Столкнулись между собой не только две политические ориентации – на союзников и на Японию, не только две тенденции в Белом движении – вековая традиция российской государственности и столь же древняя стихия атаманщины, самозванчества, – но и два человека, хорошо знавшие и ненавидевшие друг друга. Одному сорок пять лет, он знаменитый адмирал, исследователь Арктики, автор учёных трудов, герой Порт-Артура, бывший командующий Черноморским флотом; то, что для него было национальной и личной трагедией, для другого, недавно ещё никому не известного, полного сил двадцативосьмилетнего полковника стало шансом на успех.
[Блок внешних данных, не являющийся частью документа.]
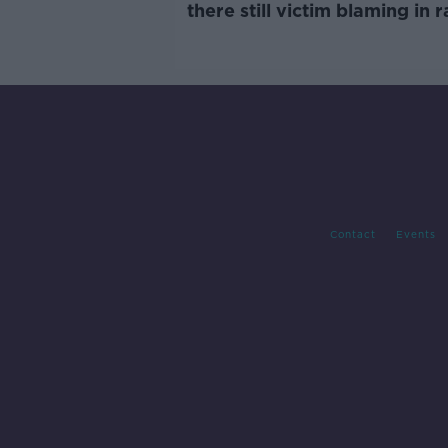
there still victim blaming in 
trials?
Contact
Events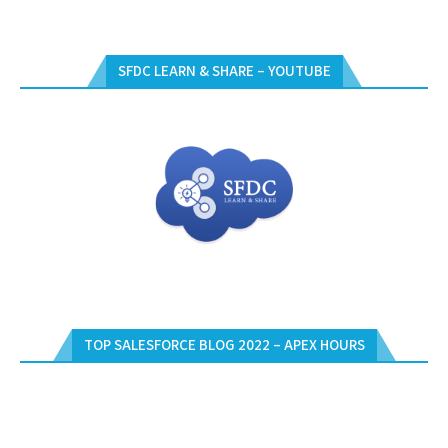
SFDC LEARN & SHARE – YOUTUBE
TOP SALESFORCE BLOG 2022 – APEX HOURS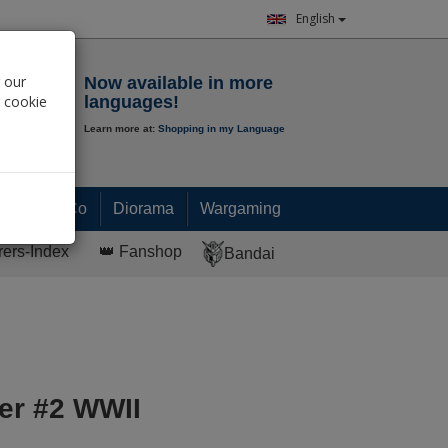
English
Notepad
 our
Now available in more
r cookie
languages!
Learn more at:
Shopping in my Language
0.
00
€
Paint & Co
Diorama
Wargaming
rers-Index
👑 Fanshop
Bandai
er #2 WWII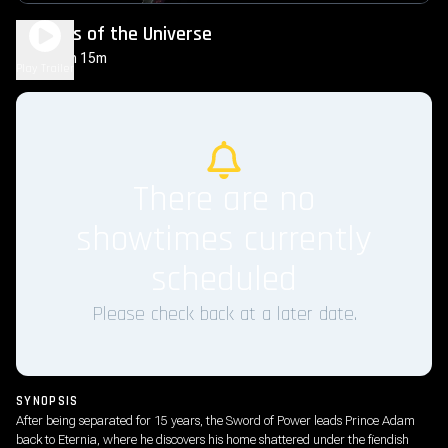
Masters of the Universe
2h 15m
PG-13
Play Trailer
There are no
showtimes currently
scheduled
Please check back at a later date.
SYNOPSIS
After being separated for 15 years, the Sword of Power leads Prince Adam
back to Eternia, where he discovers his home shattered under the fiendish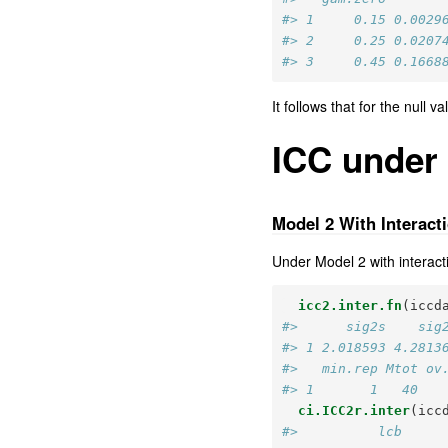
#> 1     0.15 0.0029
#> 2     0.25 0.0207
#> 3     0.45 0.1668
It follows that for the null 
ICC under
Model 2 With Interact
Under Model 2 with interacti
icc2.inter.fn
(iccd
#>      sig2s    sig
#> 1 2.018593 4.2813
#>   min.rep Mtot ov
#> 1       1   40   
ci.ICC2r.inter
(icc
#>          lcb     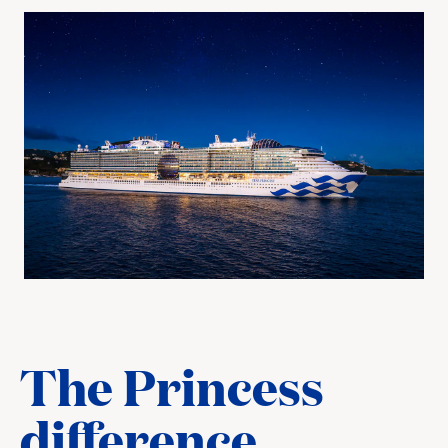
The Princess
difference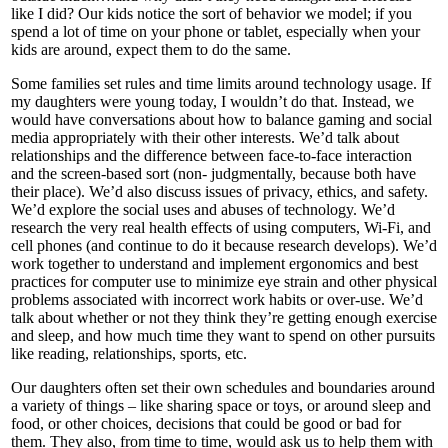
like I did? Our kids notice the sort of behavior we model; if you
spend a lot of time on your phone or tablet, especially when your
kids are around, expect them to do the same.
Some families set rules and time limits around technology usage. If
my daughters were young today, I wouldn’t do that. Instead, we
would have conversations about how to balance gaming and social
media appropriately with their other interests. We’d talk about
relationships and the difference between face-to-face interaction
and the screen-based sort (non- judgmentally, because both have
their place). We’d also discuss issues of privacy, ethics, and safety.
We’d explore the social uses and abuses of technology. We’d
research the very real health effects of using computers, Wi-Fi, and
cell phones (and continue to do it because research develops). We’d
work together to understand and implement ergonomics and best
practices for computer use to minimize eye strain and other physical
problems associated with incorrect work habits or over-use. We’d
talk about whether or not they think they’re getting enough exercise
and sleep, and how much time they want to spend on other pursuits
like reading, relationships, sports, etc.
Our daughters often set their own schedules and boundaries around
a variety of things – like sharing space or toys, or around sleep and
food, or other choices, decisions that could be good or bad for
them. They also, from time to time, would ask us to help them with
Семёнов рвался к власти, сам взял её и не намерен был никому уступать ни части завоёванного; Колчак власти не хотел, но принял её из чувства гражданского, военного и человеческого долга, как принял бы любое другое поручение, если бы считал его полезным для спасения родины.

«Легенда о „железной воле“ Колчака, – писал Павел Николаевич Милюков, – очень скоро разрушилась, и люди, хотевшие видеть в нём диктатора, должны были разочароваться. Человек тонкой духовной организации, чрезвычайно впечатлительный, более всего склонный к углублённой кабинетной работе. Колчак влиял на людей своим моральным авторитетом, но не умел управлять ими».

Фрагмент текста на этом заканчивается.